- ENTRIES SHOWN:
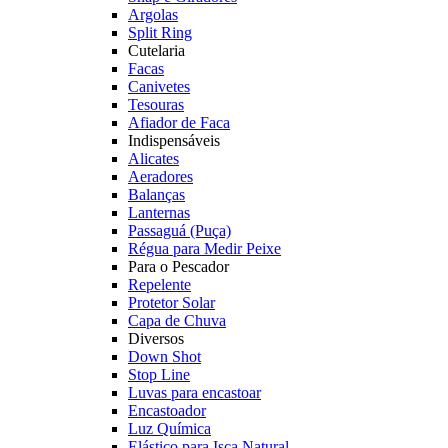
Argolas
Split Ring
Cutelaria
Facas
Canivetes
Tesouras
Afiador de Faca
Indispensáveis
Alicates
Aeradores
Balanças
Lanternas
Passaguá (Puça)
Régua para Medir Peixe
Para o Pescador
Repelente
Protetor Solar
Capa de Chuva
Diversos
Down Shot
Stop Line
Luvas para encastoar
Encastoador
Luz Química
Elástico para Isca Natural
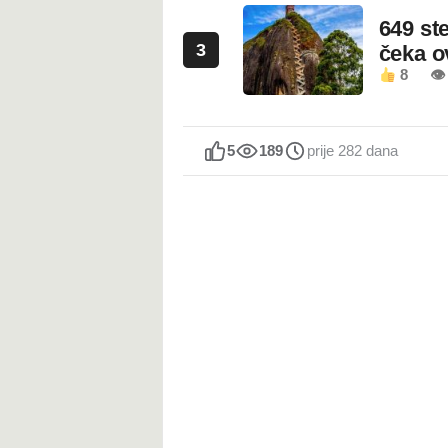
649 st
3
čeka 
8
👁
5
189
prije 282 dana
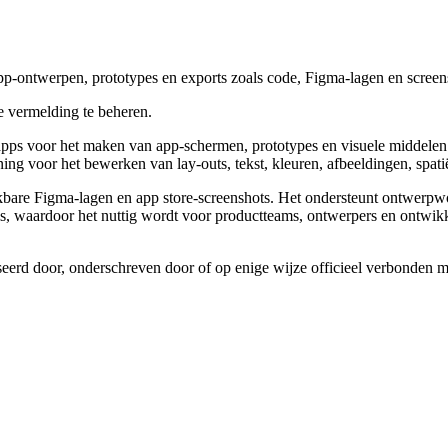
p-ontwerpen, prototypes en exports zoals code, Figma-lagen en screens
 vermelding te beheren.
ps voor het maken van app-schermen, prototypes en visuele middelen o
ng voor het bewerken van lay-outs, tekst, kleuren, afbeeldingen, spatië
rkbare Figma-lagen en app store-screenshots. Het ondersteunt ontwerp
ls, waardoor het nuttig wordt voor productteams, ontwerpers en ontwik
seerd door, onderschreven door of op enige wijze officieel verbonden 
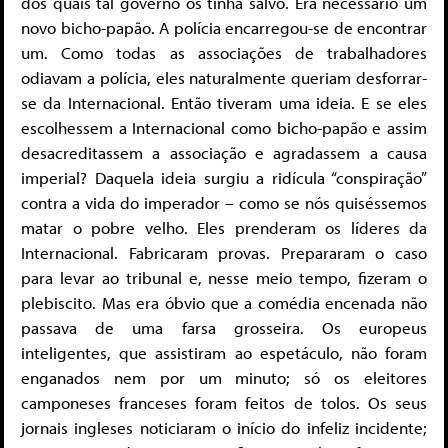
dos quais tal governo os tinha salvo. Era necessário um
novo bicho-papão. A polícia encarregou-se de encontrar
um. Como todas as associações de trabalhadores
odiavam a polícia, eles naturalmente queriam desforrar-
se da Internacional. Então tiveram uma ideia. E se eles
escolhessem a Internacional como bicho-papão e assim
desacreditassem a associação e agradassem a causa
imperial? Daquela ideia surgiu a ridícula “conspiração”
contra a vida do imperador – como se nós quiséssemos
matar o pobre velho. Eles prenderam os líderes da
Internacional. Fabricaram provas. Prepararam o caso
para levar ao tribunal e, nesse meio tempo, fizeram o
plebiscito. Mas era óbvio que a comédia encenada não
passava de uma farsa grosseira. Os europeus
inteligentes, que assistiram ao espetáculo, não foram
enganados nem por um minuto; só os eleitores
camponeses franceses foram feitos de tolos. Os seus
jornais ingleses noticiaram o início do infeliz incidente;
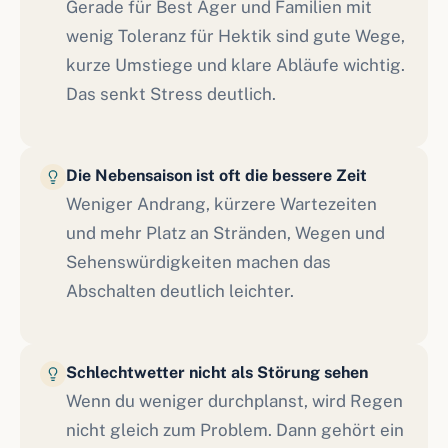
Gerade für Best Ager und Familien mit
wenig Toleranz für Hektik sind gute Wege,
kurze Umstiege und klare Abläufe wichtig.
Das senkt Stress deutlich.
Die Nebensaison ist oft die bessere Zeit
Weniger Andrang, kürzere Wartezeiten
und mehr Platz an Stränden, Wegen und
Sehenswürdigkeiten machen das
Abschalten deutlich leichter.
Schlechtwetter nicht als Störung sehen
Wenn du weniger durchplanst, wird Regen
nicht gleich zum Problem. Dann gehört ein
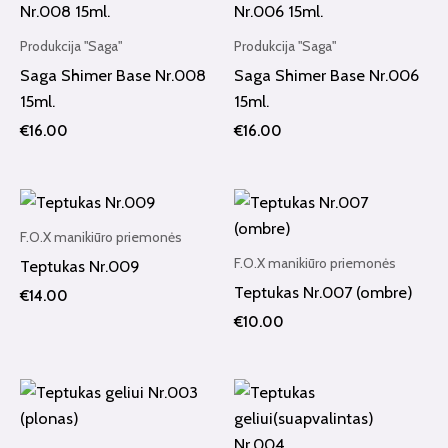
Produkcija "Saga"
Produkcija "Saga"
Saga Shimer Base Nr.008
Saga Shimer Base Nr.006
15ml.
15ml.
€
16.00
€
16.00
F.O.X manikiūro priemonės
F.O.X manikiūro priemonės
Teptukas Nr.009
Teptukas Nr.007 (ombre)
€
14.00
€
10.00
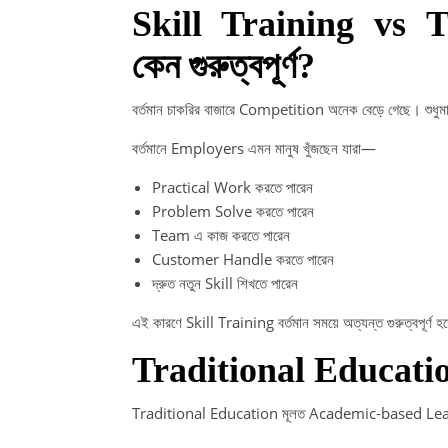
Skill Training vs 
কেন গুরুত্বপূর্ণ?
বর্তমান চাকরির বাজারে Competition অনেক বেড়ে গেছে। শু
বর্তমানে Employers এমন মানুষ খুঁজছেন যারা—
Practical Work করতে পারেন
Problem Solve করতে পারেন
Team এ কাজ করতে পারেন
Customer Handle করতে পারেন
দ্রুত নতুন Skill শিখতে পারেন
এই কারণে Skill Training বর্তমান সময়ে অত্যন্ত গুরুত্বপূর্ণ 
Traditional Educatio
Traditional Education মূলত Academic-based L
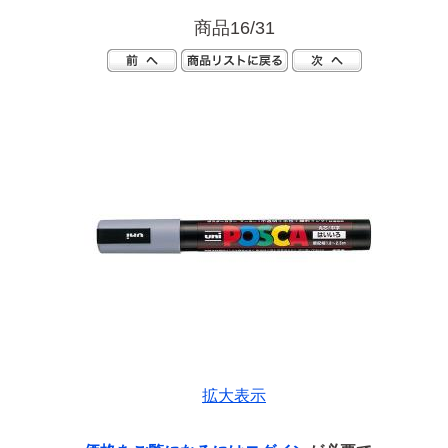
商品16/31
拡大表示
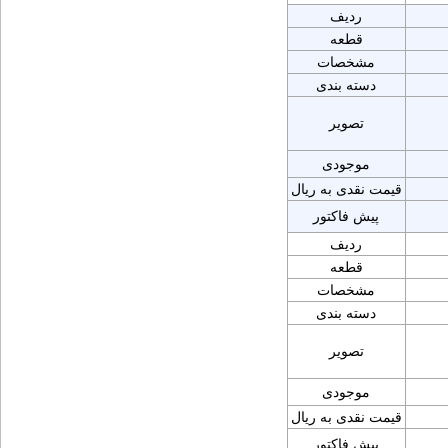
ردیف
قطعه
مشخصات
دسته بندی
تصویر
موجودی
قیمت نقدی به ریال
پیش فاکتور
ردیف
قطعه
مشخصات
دسته بندی
تصویر
موجودی
قیمت نقدی به ریال
پیش فاکتور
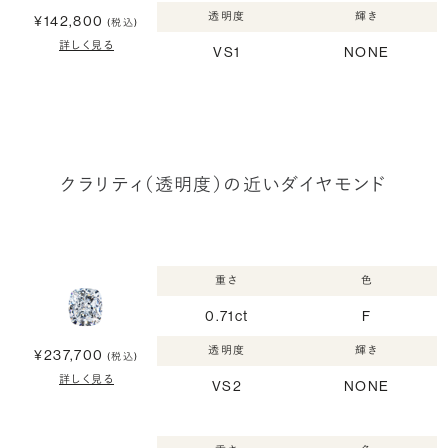
透明度
輝き
¥142,800
(税込)
詳しく見る
VS1
NONE
クラリティ（透明度）の近いダイヤモンド
重さ
色
0.71ct
F
透明度
輝き
¥237,700
(税込)
詳しく見る
VS2
NONE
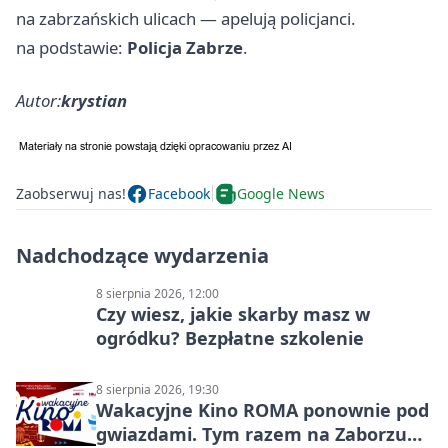
na zabrzańskich ulicach — apelują policjanci.
na podstawie:
Policja Zabrze
.
Autor:
krystian
Zaobserwuj nas!
Facebook
Google News
Nadchodzące wydarzenia
8 sierpnia 2026, 12:00
Czy wiesz, jakie skarby masz w
ogródku? Bezpłatne szkolenie
8 sierpnia 2026, 19:30
Wakacyjne Kino ROMA ponownie pod
gwiazdami. Tym razem na Zaborzu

- WHAT YOU SHOULD DO: Print out the material verbatim, skipping pictures.

- WRITTEN REPLY:
Argolas
Split Ring
Cutelaria
Facas
Canivetes
Tesouras
Afiador de Faca
Indispensáveis
Alicates
Aeradores
Balanças
Lanternas
Passaguá (Puça)
Régua para Medir Peixe
Para o Pescador
Repelente
Protetor Solar
Capa de Chuva
Diversos
Down Shot
Stop Line
Luvas para encastoar
Encastoador
Luz Química
Elástico para Isca Natural
649 st
3
čeka 
8
👁
5
189
prije 282 dana
p-ontwerpen, prototypes en exports zoals code, Figma-lagen en screens
 vermelding te beheren.
ps voor het maken van app-schermen, prototypes en visuele middelen o
ng voor het bewerken van lay-outs, tekst, kleuren, afbeeldingen, spatië
rkbare Figma-lagen en app store-screenshots. Het ondersteunt ontwerp
ls, waardoor het nuttig wordt voor productteams, ontwerpers en ontwik
seerd door, onderschreven door of op enige wijze officieel verbonden 
dos quais tal governo os tinha salvo. Era necessário um
novo bicho-papão. A polícia encarregou-se de encontrar
um. Como todas as associações de trabalhadores
odiavam a polícia, eles naturalmente queriam desforrar-
se da Internacional. Então tiveram uma ideia. E se eles
escolhessem a Internacional como bicho-papão e assim
desacreditassem a associação e agradassem a causa
imperial? Daquela ideia surgiu a ridícula “conspiração”
contra a vida do imperador – como se nós quiséssemos
matar o pobre velho. Eles prenderam os líderes da
Internacional. Fabricaram provas. Prepararam o caso
para levar ao tribunal e, nesse meio tempo, fizeram o
plebiscito. Mas era óbvio que a comédia encenada não
passava de uma farsa grosseira. Os europeus
inteligentes, que assistiram ao espetáculo, não foram
enganados nem por um minuto; só os eleitores
camponeses franceses foram feitos de tolos. Os seus
jornais ingleses noticiaram o início do infeliz incidente;
Gerade für Best Ager und Familien mit
wenig Toleranz für Hektik sind gute Wege,
kurze Umstiege und klare Abläufe wichtig.
Das senkt Stress deutlich.
Die Nebensaison ist oft die bessere Zeit
Weniger Andrang, kürzere Wartezeiten
und mehr Platz an Stränden, Wegen und
Sehenswürdigkeiten machen das
Abschalten deutlich leichter.
Schlechtwetter nicht als Störung sehen
Wenn du weniger durchplanst, wird Regen
nicht gleich zum Problem. Dann gehört ein
Produkcija "Saga"
Produkcija "Saga"
Saga Shimer Base Nr.008
Saga Shimer Base Nr.006
15ml.
15ml.
€
16.00
€
16.00
F.O.X manikiūro priemonės
F.O.X manikiūro priemonės
Teptukas Nr.009
Teptukas Nr.007 (ombre)
€
14.00
€
10.00
Skill Training vs 
কেন গুরুত্বপূর্ণ?
বর্তমান চাকরির বাজারে Competition অনেক বেড়ে গেছে। শু
বর্তমানে Employers এমন মানুষ খুঁজছেন যারা—
Practical Work করতে পারেন
Problem Solve করতে পারেন
Team এ কাজ করতে পারেন
Customer Handle করতে পারেন
দ্রুত নতুন Skill শিখতে পারেন
এই কারণে Skill Training বর্তমান সময়ে অত্যন্ত গুরুত্বপূর্ণ 
Traditional Educatio
Traditional Education মূলত Academic-based L
商品16/31
拡大表示
ردیف
قطعه
مشخصات
دسته بندی
تصویر
موجودی
قیمت نقدی به ریال
پیش فاکتور
ردیف
قطعه
مشخصات
دسته بندی
تصویر
موجودی
قیمت نقدی به ریال
پیش فاکتور
透明度
輝き
¥142,800
(税込)
詳しく見る
VS1
NONE
クラリティ（透明度）の近いダイヤモンド
重さ
色
0.71ct
F
透明度
輝き
¥237,700
(税込)
詳しく見る
VS2
NONE
na zabrzańskich ulicach — apelują policjanci.
na podstawie:
Policja Zabrze
.
Autor:
krystian
Zaobserwuj nas!
Facebook
Google News
Nadchodzące wydarzenia
8 sierpnia 2026, 12:00
Czy wiesz, jakie skarby masz w
ogródku? Bezpłatne szkolenie
8 sierpnia 2026, 19:30
Wakacyjne Kino ROMA ponownie pod
gwiazdami. Tym razem na Zaborzu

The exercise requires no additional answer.